BEGIN SOURCE MATERIAL

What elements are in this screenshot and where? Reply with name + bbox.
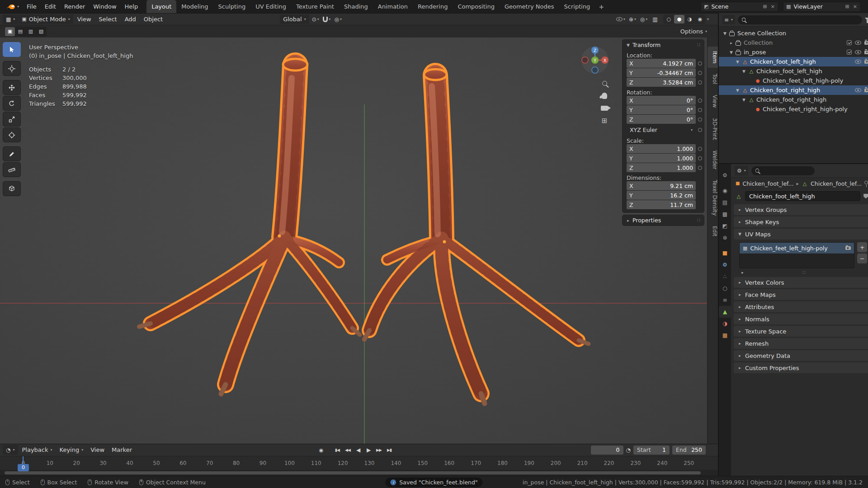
expand-icon[interactable]: ▼ xyxy=(735,88,740,93)
scene-tab[interactable]: ◩ xyxy=(719,220,731,232)
app-menu-item[interactable]: File xyxy=(23,0,41,13)
scale-value-field[interactable]: X 1.000 xyxy=(627,144,696,153)
vertex-colors-header[interactable]: ▸ Vertex Colors xyxy=(734,277,868,288)
breadcrumb-object[interactable]: Chicken_foot_lef... xyxy=(742,180,793,187)
sidebar-tab[interactable]: View xyxy=(708,90,718,112)
render-visibility-icon[interactable] xyxy=(864,41,868,45)
pin-icon[interactable] xyxy=(864,181,868,184)
outliner-search[interactable] xyxy=(738,15,862,24)
outliner-row-right-foot-mesh[interactable]: ▼ △ Chicken_foot_right_high xyxy=(719,95,868,104)
new-viewlayer-icon[interactable]: ⊞ xyxy=(845,4,850,9)
expand-icon[interactable]: ▼ xyxy=(735,60,740,64)
app-menu-item[interactable]: Window xyxy=(89,0,120,13)
dimension-value-field[interactable]: Z 11.7 cm xyxy=(627,200,696,209)
sidebar-tab[interactable]: Welder xyxy=(708,146,718,174)
decorator-icon[interactable] xyxy=(698,128,702,132)
decorator-icon[interactable] xyxy=(698,80,702,84)
transform-panel-header[interactable]: ▼ Transform ∷ xyxy=(623,40,704,50)
sidebar-tab[interactable]: Texel Density xyxy=(708,175,718,220)
pan-hand-icon[interactable] xyxy=(602,93,607,99)
expand-icon[interactable]: ▼ xyxy=(729,50,734,55)
transform-orientation-select[interactable]: Global ▾ xyxy=(280,14,309,24)
panel-grip-icon[interactable]: ∷ xyxy=(697,42,701,48)
expand-icon[interactable]: ▼ xyxy=(741,98,746,102)
custom-properties-header[interactable]: ▸ Custom Properties xyxy=(734,362,868,373)
blender-menu-button[interactable]: ▾ xyxy=(3,4,23,9)
viewport-menu-item[interactable]: Select xyxy=(95,14,121,25)
editor-type-button[interactable]: ▦ ▾ xyxy=(3,14,18,24)
outliner-row-scene-collection[interactable]: ▼ Scene Collection xyxy=(719,28,868,38)
rotate-tool-button[interactable] xyxy=(3,96,21,111)
properties-panel-header[interactable]: ▸ Properties ∷ xyxy=(623,215,704,225)
location-value-field[interactable]: Y -0.34467 cm xyxy=(627,68,696,77)
viewport-menu-item[interactable]: View xyxy=(74,14,95,25)
overlays-toggle-button[interactable]: ◎ ▾ xyxy=(639,14,649,24)
outliner-row-collection[interactable]: ▸ Collection xyxy=(719,38,868,47)
stopwatch-icon[interactable]: ◔ xyxy=(626,447,631,453)
exclude-checkbox-icon[interactable] xyxy=(847,50,852,55)
exclude-checkbox-icon[interactable] xyxy=(847,40,852,45)
active-render-camera-icon[interactable] xyxy=(845,246,851,250)
pivot-point-button[interactable]: ⊙ ▾ xyxy=(311,14,321,24)
texture-tab[interactable]: ▦ xyxy=(719,329,731,341)
jump-to-end-button[interactable]: ▶▮ xyxy=(385,446,394,455)
add-cube-tool-button[interactable] xyxy=(3,181,21,196)
properties-search-input[interactable] xyxy=(762,168,811,174)
shading-material-button[interactable]: ◑ xyxy=(684,15,695,23)
outliner-editor-type-button[interactable]: ≡ ▾ xyxy=(722,15,735,24)
workspace-tab[interactable]: Modeling xyxy=(176,0,213,13)
workspace-tab[interactable]: Compositing xyxy=(453,0,500,13)
outliner-row-right-foot-object[interactable]: ▼ △ Chicken_foot_right_high xyxy=(719,85,868,95)
shading-solid-button[interactable]: ● xyxy=(674,15,684,23)
cursor-tool-button[interactable] xyxy=(3,61,21,76)
current-frame-field[interactable]: 0 xyxy=(591,446,623,455)
viewport-menu-item[interactable]: Object xyxy=(140,14,166,25)
xray-toggle-button[interactable]: ▥ xyxy=(650,14,660,24)
add-workspace-button[interactable]: + xyxy=(595,3,608,10)
decorator-icon[interactable] xyxy=(698,166,702,170)
geometry-data-header[interactable]: ▸ Geometry Data xyxy=(734,350,868,361)
scene-selector[interactable]: ◩ Scene ⊞ × xyxy=(701,2,778,12)
expand-icon[interactable]: ▸ xyxy=(729,41,734,45)
unlink-scene-icon[interactable]: × xyxy=(770,4,775,9)
uv-map-list-item[interactable]: ▦ Chicken_feet_left_high-poly xyxy=(740,243,854,253)
viewlayer-selector[interactable]: ▩ ViewLayer ⊞ × xyxy=(783,2,861,12)
remesh-header[interactable]: ▸ Remesh xyxy=(734,338,868,349)
options-dropdown[interactable]: Options ▾ xyxy=(680,28,707,35)
object-tab[interactable]: ■ xyxy=(719,247,731,259)
datablock-name-field[interactable]: Chicken_foot_left_high xyxy=(745,191,860,201)
playhead-frame-badge[interactable]: 0 xyxy=(18,464,29,471)
face-maps-header[interactable]: ▸ Face Maps xyxy=(734,289,868,300)
remove-uv-map-button[interactable]: − xyxy=(857,253,867,263)
texture-space-header[interactable]: ▸ Texture Space xyxy=(734,326,868,337)
render-visibility-icon[interactable] xyxy=(864,89,868,92)
play-button[interactable]: ▶ xyxy=(364,446,373,455)
play-reverse-button[interactable]: ◀ xyxy=(354,446,363,455)
rotation-value-field[interactable]: Z 0° xyxy=(627,115,696,124)
workspace-tab[interactable]: UV Editing xyxy=(250,0,291,13)
decorator-icon[interactable] xyxy=(698,156,702,160)
decorator-icon[interactable] xyxy=(698,99,702,103)
workspace-tab[interactable]: Geometry Nodes xyxy=(500,0,559,13)
timeline-view-menu[interactable]: View xyxy=(87,445,108,455)
world-tab[interactable]: ⊕ xyxy=(719,232,731,244)
scale-value-field[interactable]: Y 1.000 xyxy=(627,154,696,163)
select-mode-subtract-button[interactable]: ▥ xyxy=(26,27,36,36)
select-mode-new-button[interactable]: ▣ xyxy=(5,27,15,36)
select-box-tool-button[interactable] xyxy=(3,42,21,57)
snap-toggle-button[interactable]: ▾ xyxy=(322,14,332,24)
location-value-field[interactable]: Z 3.5284 cm xyxy=(627,78,696,87)
expand-icon[interactable]: ▼ xyxy=(722,31,727,36)
playback-menu[interactable]: Playback ▾ xyxy=(19,445,56,455)
dimension-value-field[interactable]: Y 16.2 cm xyxy=(627,191,696,200)
resize-grip-icon[interactable]: ∷ xyxy=(802,270,806,276)
visibility-dropdown-button[interactable]: ▾ xyxy=(615,14,626,24)
timeline-ruler[interactable]: 0102030405060708090100110120130140150160… xyxy=(0,456,718,470)
sidebar-tab[interactable]: 3D-Print xyxy=(708,113,718,145)
location-value-field[interactable]: X 4.1927 cm xyxy=(627,59,696,68)
tool-tab[interactable]: ⚙ xyxy=(719,169,731,181)
properties-search[interactable] xyxy=(751,166,815,175)
object-data-tab[interactable]: ▲ xyxy=(719,306,731,318)
outliner-search-input[interactable] xyxy=(749,17,859,23)
app-menu-item[interactable]: Render xyxy=(60,0,89,13)
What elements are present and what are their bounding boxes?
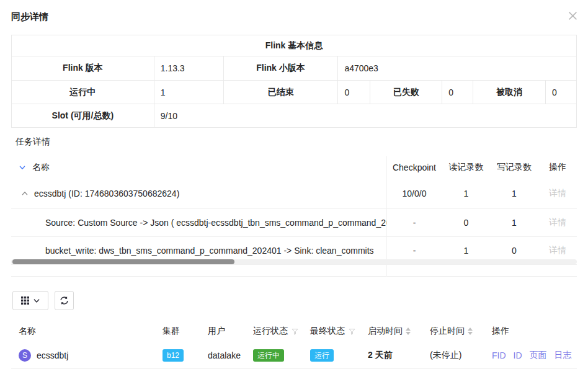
task-read-count: 1 bbox=[442, 246, 490, 256]
task-table: 名称 Checkpoint 读记录数 写记录数 操作 ecssdbtj (ID:… bbox=[11, 156, 577, 277]
task-checkpoint: - bbox=[386, 218, 442, 228]
chevron-down-icon[interactable] bbox=[19, 164, 26, 171]
column-settings-button[interactable] bbox=[12, 291, 48, 310]
flink-minor-version-label: Flink 小版本 bbox=[223, 56, 338, 81]
run-status-badge: 运行中 bbox=[253, 349, 284, 362]
failed-value: 0 bbox=[442, 81, 473, 104]
running-label: 运行中 bbox=[12, 81, 154, 104]
horizontal-scrollbar[interactable] bbox=[11, 259, 577, 264]
flink-minor-version-value: a4700e3 bbox=[338, 56, 577, 81]
flink-info-caption: Flink 基本信息 bbox=[12, 35, 577, 56]
fixed-column-divider bbox=[386, 156, 387, 277]
jobs-table: 名称 集群 用户 运行状态 最终状态 启动时间 停止时间 bbox=[11, 320, 577, 368]
chevron-down-icon bbox=[33, 298, 40, 304]
task-write-count: 0 bbox=[490, 246, 538, 256]
close-icon[interactable] bbox=[568, 11, 577, 20]
toolbar bbox=[12, 291, 74, 310]
finished-label: 已结束 bbox=[223, 81, 338, 104]
canceled-value: 0 bbox=[545, 81, 576, 104]
finished-value: 0 bbox=[338, 81, 370, 104]
run-status-label: 运行状态 bbox=[253, 326, 288, 337]
task-write-count: 1 bbox=[490, 218, 538, 228]
task-write-count: 1 bbox=[490, 189, 538, 198]
task-details-title: 任务详情 bbox=[16, 136, 50, 148]
refresh-icon bbox=[60, 296, 69, 305]
task-read-count: 1 bbox=[442, 189, 490, 198]
id-link[interactable]: ID bbox=[514, 350, 522, 360]
canceled-label: 被取消 bbox=[473, 81, 546, 104]
details-link[interactable]: 详情 bbox=[549, 245, 566, 255]
task-checkpoint: - bbox=[386, 246, 442, 256]
jobs-col-cluster: 集群 bbox=[155, 326, 200, 337]
task-name: bucket_write: dws_tbn_sms_command_p_comm… bbox=[45, 246, 374, 256]
flink-version-value: 1.13.3 bbox=[154, 56, 223, 81]
flink-info-table: Flink 基本信息 Flink 版本 1.13.3 Flink 小版本 a47… bbox=[11, 35, 577, 128]
refresh-button[interactable] bbox=[55, 291, 74, 310]
slot-label: Slot (可用/总数) bbox=[12, 104, 154, 128]
jobs-col-name: 名称 bbox=[11, 326, 155, 337]
table-row: ecssdbtj (ID: 1746803603750682624) 10/0/… bbox=[11, 179, 577, 209]
details-link[interactable]: 详情 bbox=[549, 217, 566, 227]
stop-time-label: 停止时间 bbox=[430, 326, 465, 337]
task-table-header: 名称 Checkpoint 读记录数 写记录数 操作 bbox=[11, 156, 577, 179]
final-status-badge: 运行 bbox=[310, 349, 334, 362]
avatar: S bbox=[19, 349, 31, 362]
task-col-read: 读记录数 bbox=[442, 162, 490, 173]
scrollbar-thumb[interactable] bbox=[12, 259, 234, 264]
jobs-col-start-time[interactable]: 启动时间 bbox=[360, 326, 422, 337]
task-read-count: 0 bbox=[442, 218, 490, 228]
jobs-col-user: 用户 bbox=[200, 326, 246, 337]
table-row: Source: Custom Source -> Json ( ecssdbtj… bbox=[11, 209, 577, 237]
jobs-col-run-status[interactable]: 运行状态 bbox=[246, 326, 303, 337]
flink-version-label: Flink 版本 bbox=[12, 56, 154, 81]
fid-link[interactable]: FID bbox=[492, 350, 506, 360]
filter-icon[interactable] bbox=[292, 328, 298, 335]
task-col-ops: 操作 bbox=[538, 162, 577, 173]
grid-icon bbox=[21, 297, 29, 305]
log-link[interactable]: 日志 bbox=[555, 350, 572, 361]
filter-icon[interactable] bbox=[349, 328, 355, 335]
jobs-table-header: 名称 集群 用户 运行状态 最终状态 启动时间 停止时间 bbox=[11, 320, 577, 342]
start-time-label: 启动时间 bbox=[368, 326, 403, 337]
final-status-label: 最终状态 bbox=[310, 326, 345, 337]
details-link[interactable]: 详情 bbox=[549, 188, 566, 198]
failed-label: 已失败 bbox=[370, 81, 442, 104]
sync-details-dialog: 同步详情 Flink 基本信息 Flink 版本 1.13.3 Flink 小版… bbox=[0, 0, 588, 379]
task-col-name-label: 名称 bbox=[32, 162, 50, 173]
start-time-value: 2 天前 bbox=[368, 350, 393, 361]
chevron-up-icon[interactable] bbox=[21, 190, 29, 197]
task-name: ecssdbtj (ID: 1746803603750682624) bbox=[34, 189, 179, 198]
task-name-cell: ecssdbtj (ID: 1746803603750682624) bbox=[11, 189, 386, 198]
sort-icon[interactable] bbox=[468, 328, 473, 335]
task-col-name: 名称 bbox=[11, 162, 386, 173]
running-value: 1 bbox=[154, 81, 223, 104]
sort-icon[interactable] bbox=[406, 328, 411, 335]
stop-time-value: (未停止) bbox=[430, 350, 461, 361]
slot-value: 9/10 bbox=[154, 104, 576, 128]
task-checkpoint: 10/0/0 bbox=[386, 189, 442, 198]
task-col-write: 写记录数 bbox=[490, 162, 538, 173]
jobs-col-ops: 操作 bbox=[484, 326, 577, 337]
jobs-col-stop-time[interactable]: 停止时间 bbox=[422, 326, 484, 337]
job-name: ecssdbtj bbox=[37, 350, 68, 360]
table-row: S ecssdbtj b12 datalake 运行中 运行 2 天前 (未停止… bbox=[11, 342, 577, 368]
page-title: 同步详情 bbox=[11, 11, 48, 23]
cluster-badge: b12 bbox=[163, 349, 184, 362]
task-name: Source: Custom Source -> Json ( ecssdbtj… bbox=[45, 218, 386, 228]
job-user: datalake bbox=[208, 350, 241, 360]
page-link[interactable]: 页面 bbox=[530, 350, 547, 361]
jobs-col-final-status[interactable]: 最终状态 bbox=[303, 326, 360, 337]
task-col-checkpoint: Checkpoint bbox=[386, 163, 442, 172]
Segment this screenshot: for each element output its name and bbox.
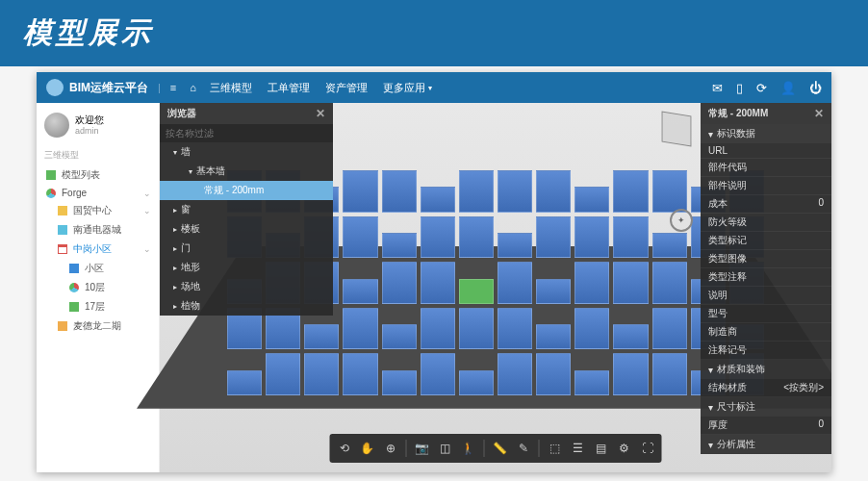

END SOURCE MATERIAL

• TASK TO COMPLETE:
Copy out every line from the records that has the word "dimension".

• EXERCISE RESPONSE:
dimension-value-field[interactable]: Z 11.7 cm xyxy=(627,200,696,209)
dimension-value-field[interactable]: Y 16.2 cm xyxy=(627,191,696,200)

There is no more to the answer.